**Work task**
Output all entries verbatim. Skip pictures.

++++ Dataset records ++++

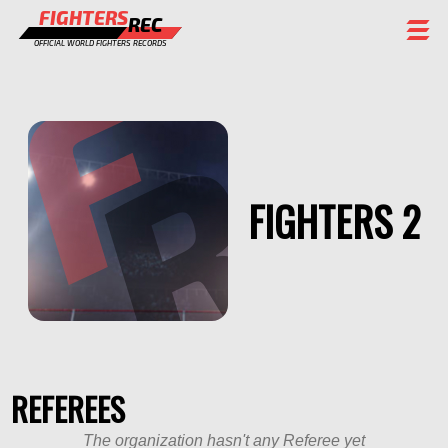
FIGHTERS
REC
OFFICIAL WORLD FIGHTERS RECORDS
FIGHTERS
EVENTS
CHAMPIONS GALLERY
FIGHTERS 2
RANKING
STAFF
REGISTER
REFEREES
The organization hasn't any Referee yet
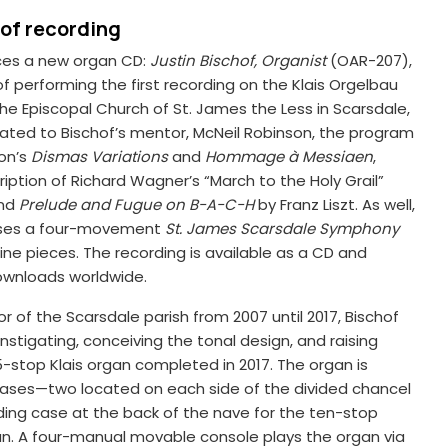
hof recording
es a new organ CD:
Justin Bischof, Organist
(OAR-207),
of performing the first recording on the Klais Orgelbau
 the Episcopal Church of St. James the Less in Scarsdale,
ated to Bischof’s mentor, McNeil Robinson, the program
son’s
Dismas Variations
and
Hommage à Messiaen
,
ription of Richard Wagner’s “March to the Holy Grail”
and
Prelude and Fugue on B-A-C-H
by Franz Liszt. As well,
ises a four-movement
St. James Scarsdale Symphony
nine pieces. The recording is available as a CD and
ownloads worldwide.
r of the Scarsdale parish from 2007 until 2017, Bischof
nstigating, conceiving the tonal design, and raising
5-stop Klais organ completed in 2017. The organ is
cases—two located on each side of the divided chancel
ing case at the back of the nave for the ten-stop
an. A four-manual movable console plays the organ via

++++

**Your solution**
FIGHTERS
REC
OFFICIAL WORLD FIGHTERS RECORDS
FIGHTERS
EVENTS
CHAMPIONS GALLERY
FIGHTERS 2
RANKING
STAFF
REGISTER
REFEREES
The organization hasn't any Referee yet
hof recording
es a new organ CD:
Justin Bischof, Organist
(OAR-207),
of performing the first recording on the Klais Orgelbau
 the Episcopal Church of St. James the Less in Scarsdale,
ated to Bischof’s mentor, McNeil Robinson, the program
son’s
Dismas Variations
and
Hommage à Messiaen
,
ription of Richard Wagner’s “March to the Holy Grail”
and
Prelude and Fugue on B-A-C-H
by Franz Liszt. As well,
ises a four-movement
St. James Scarsdale Symphony
nine pieces. The recording is available as a CD and
ownloads worldwide.
r of the Scarsdale parish from 2007 until 2017, Bischof
nstigating, conceiving the tonal design, and raising
5-stop Klais organ completed in 2017. The organ is
cases—two located on each side of the divided chancel
ing case at the back of the nave for the ten-stop
an. A four-manual movable console plays the organ via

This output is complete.